Canada's system of managing social insurance numbers (SINs) is vulnerable to fraud, misuse and overpayment, costing Canadians between $377 million and $2.4 billion annually, according to a new report by thinktank The Fraser Institute.
The report urged the government to review and reform the current SIN management system, citing the fact that there are more SINs than actual Canadians.
"Our social insurance numbers have become the backbone of virtually every federal income support program," said Fraser Institute senior research economist Niels Veldhuis in a statement. "Yet past reports by the Auditor General show there are 2.4 million more social numbers than actual Canadians."

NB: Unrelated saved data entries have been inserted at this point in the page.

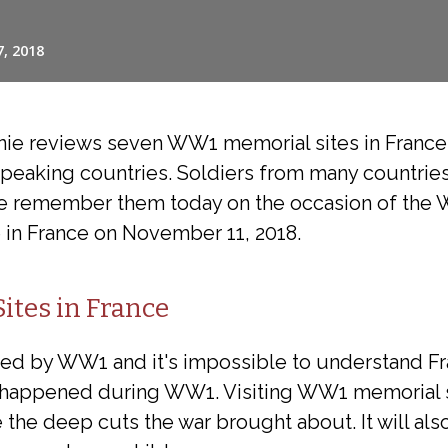
nnie reviews seven WW1 memorial sites in Fran
speaking countries. Soldiers from many countries
 remember them today on the occasion of the 
e in France on November 11, 2018.
tes in France
ed by WW1 and it's impossible to understand Fr
happened during WW1. Visiting WW1 memorial sit
e the deep cuts the war brought about. It will als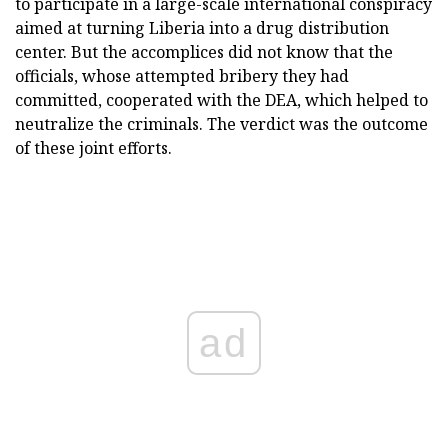
to participate in a large-scale international conspiracy
aimed at turning Liberia into a drug distribution
center. But the accomplices did not know that the
officials, whose attempted bribery they had
committed, cooperated with the DEA, which helped to
neutralize the criminals. The verdict was the outcome
of these joint efforts.
ad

The report noted that income support programs linked to social insurance numbers such as Canada Pension Plan, Old Age Security and Employment Insurance represented more than one-fifth of all government spending in 2005-06, at $117.9 billion.
Mr. Veldhuis said the biggest concern may be the significant discrepancy between the actual Canadian population and the number of usable and non-dormant SINs.
"Why are there more SINs that people? What is happening with those SINs? Are they being used, and if so, for what?" Mr. Veldhuis remarked. "The government doesn't know and that invariably means more tax dollars are disappearing without accountability."
The report said the government could lose between 0.32 per cent and two per cent of spending on SIN-linked programs as a result of this problem, which it added was a conservative estimate "since they rely on estimates from the Auditor General which are almost exclusively estimates of overpayments and do not necessarily include estimates for fraud."